Warning: Brutal Honesty & Belligerent Opinions, about 40 words ahead:
In a nutshell, no.
Were there any people in those type periods who enjoyed geek stuff but were athletic and intelligent who ended up becoming military officers?
Of course.
Actually, that's worse now than it was then. I'd add other sorts of pop entertainers, not just athletes. That's actually
much worse. Seriously, do you realize what a large fraction of the Hollywood pseudo-intellectuals that take themselves so seriously are high school drop outs?
As preface, I fully acknowledge, with no apology, that I'm a genre snob. While I don't disdain fantasy, and certainly there is a fuzzy borderland between it & SF somewhere in Meyers' Commonwealth, with all due respect, I must point out that "dragons and swords" is more characteristic of fantasy. Now, I'll get off my high thoat and address the question as regards SF.
Regardless of when Ellison, first made his infamous remark, the era of the "SF ghetto" was earlier than that. It was one front in the older culture war that C.P.Snow wrote about. The noble Greek philosopher types who dealt with the Big, Abstract, Important, Ethereal questions (meaning the ones where nobody could actually
prove you were just a glib bull ejesta artist) vs. the grubby handed slave types who had the vulgarity to deal with the physically real and eventually even cast aspersions on Aristotle's physics by measuring things in the objective real world (How dare they?). Yeah, my bias is showing - if that's a problem, deal with it. I'm strongly partisan in that war - and it still goes on. Reality matters.
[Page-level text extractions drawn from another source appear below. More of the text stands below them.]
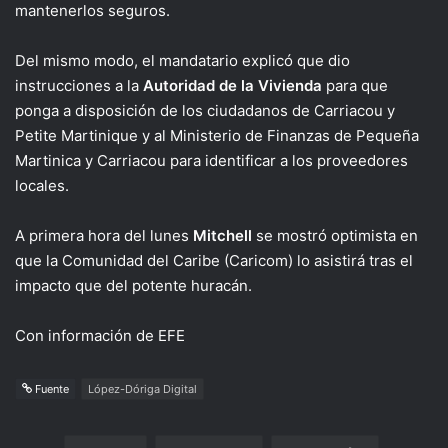
mantenerlos seguros.
Del mismo modo, el mandatario explicó que dio
instrucciones a la
Autoridad de la Vivienda
para que
ponga a disposición de los ciudadanos de Carriacou y
Petite Martinique y al Ministerio de Finanzas de Pequeña
Martinica y Carriacou para identificar a los proveedores
locales.
A primera hora del lunes
Mitchell
se mostró optimista en
que la Comunidad del Caribe (Caricom) lo asistirá tras el
impacto que del potente huracán.
Con información de EFE
Fuente
López-Dóriga Digital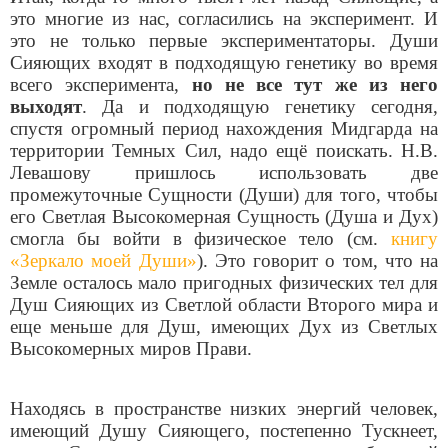
это многие из нас, согласились на эксперимент. И
это не только первые экспериментаторы. Души
Сияющих входят в подходящую генетику во время
всего эксперимента,
но не все тут же из него
выходят
. Да и подходящую генетику сегодня,
спустя огромный период нахождения Мидгарда на
территории Темных Сил, надо ещё поискать. Н.В.
Левашову пришлось использовать две
промежуточные Сущности (Души) для того, чтобы
его Светлая Высокомерная Сущность (Душа и Дух)
смогла бы войти в физическое тело (см.
книгу
«Зеркало моей Души»
). Это говорит о том, что на
Земле осталось мало пригодных физических тел для
Душ Сияющих из Светлой области Второго мира и
еще меньше для Душ, имеющих Дух из Светлых
Высокомерных миров Прави.
Находясь в пространстве низких энергий человек,
имеющий Душу Сияющего, постепенно Тускнеет,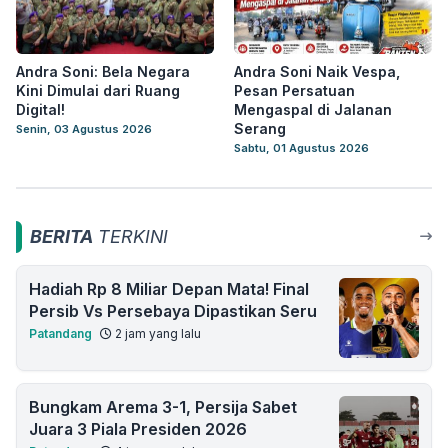
Andra Soni: Bela Negara
Andra Soni Naik Vespa,
Kini Dimulai dari Ruang
Pesan Persatuan
Digital!
Mengaspal di Jalanan
Serang
Senin, 03 Agustus 2026
Sabtu, 01 Agustus 2026
BERITA
TERKINI
Hadiah Rp 8 Miliar Depan Mata! Final
Persib Vs Persebaya Dipastikan Seru
Patandang
2 jam yang lalu
Bungkam Arema 3-1, Persija Sabet
Juara 3 Piala Presiden 2026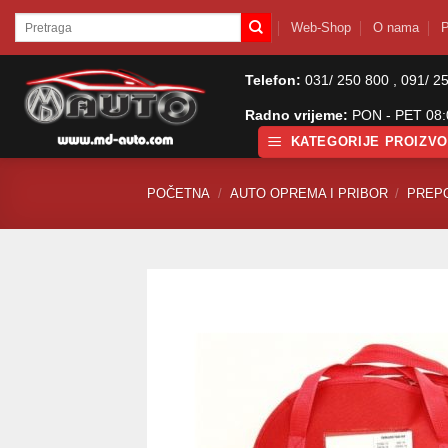
Skip
Pretraži:
Web-Shop
O nama
P
to
content
Telefon:
031/ 250 800 , 091/ 2
Radno vrijeme:
PON - PET 08:0
KATEGORIJE PROIZV
POČETNA
/
AUTO OPREMA I PRIBOR
/
PREP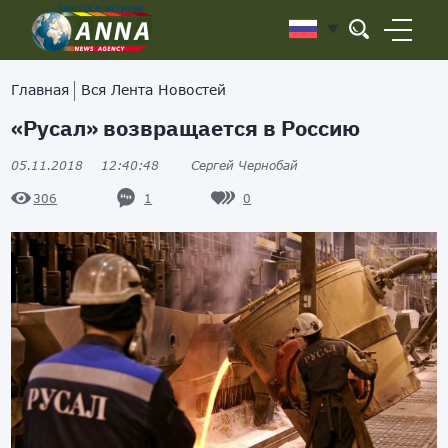
Главная
Вся Лента Новостей
«Русал» возвращается в Россию
05.11.2018
12:40:48
Сергей Чернобай
1
0
306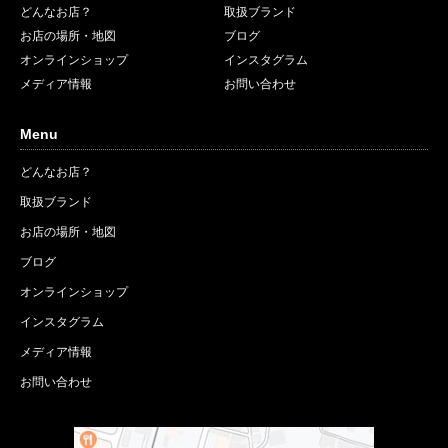
どんなお店？
取扱ブランド
お店の場所・地図
ブログ
オンラインショップ
インスタグラム
メディア情報
お問い合わせ
Menu
どんなお店？
取扱ブランド
お店の場所・地図
ブログ
オンラインショップ
インスタグラム
メディア情報
お問い合わせ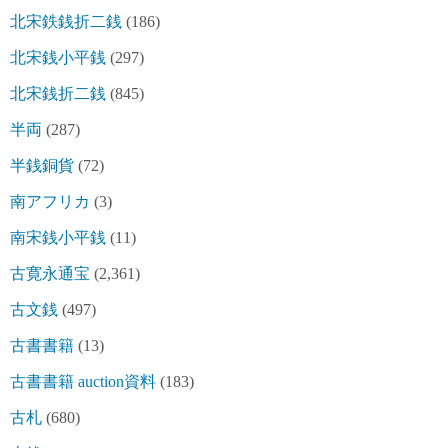
北宋鉄銭折二銭
(186)
北宋銭小平銭
(297)
北宋銭折二銭
(845)
半両
(287)
半銭銅貨
(72)
南アフリカ
(3)
南宋銭小平銭
(11)
古寛永通宝
(2,361)
古文銭
(497)
古書書籍
(13)
古書書籍 auction資料
(183)
古札
(680)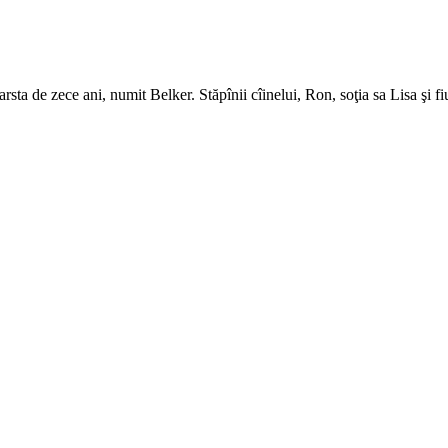
ta de zece ani, numit Belker. Stăpînii cîinelui, Ron, soţia sa Lisa şi fiu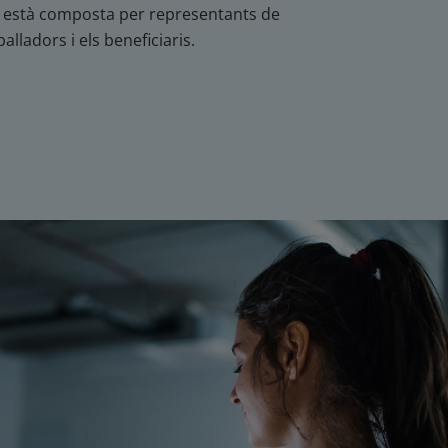
 està composta per representants de
alladors i els beneficiaris.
Asimov wrote eloquently on this factor in the decline of the "SF is trash" idea in one of his essays in the F&SF series (his finest work, BTW). Specifically about how this began to change with the launch of Sputnik. The changing perception of SF was part of the changing perception of
science.
Jane & Joe Sixpack and the Congress'en that pandered to them began to dimly perceive that those 4-eyed, pointy-headed intellectuals were the ones that could build the ICBMs and maybe they were useful after all. JFK's moon speech was part of this sequence. And then he was killed (a coup IMO, but that's another subject, and borders on the verboten here) & he became a Saint, whose vision Must Not be Questioned. So hey, ho, off to the moon we go.
Of course SF got a boost.
The other big factor in the change is more complex. The career track that lead to teaching English Lit, either at Uni or in HS, attracted a lot more of some types of people than others. Most of them were the type that crave a feeling of intellectual superiority, but couldn't pass algebra. They were uncomfortably aware that SF was superficially similar to their own subject matter so they felt they'd be expected to have an opinion on it. But they were also aware, that by and large, they didn't understand it. So they turned up their noses and dissed it. That didn't stop the engineering or physics students from reading it. Those profs were pretty effective in defining the "proper" view of SF as trash before the 60s.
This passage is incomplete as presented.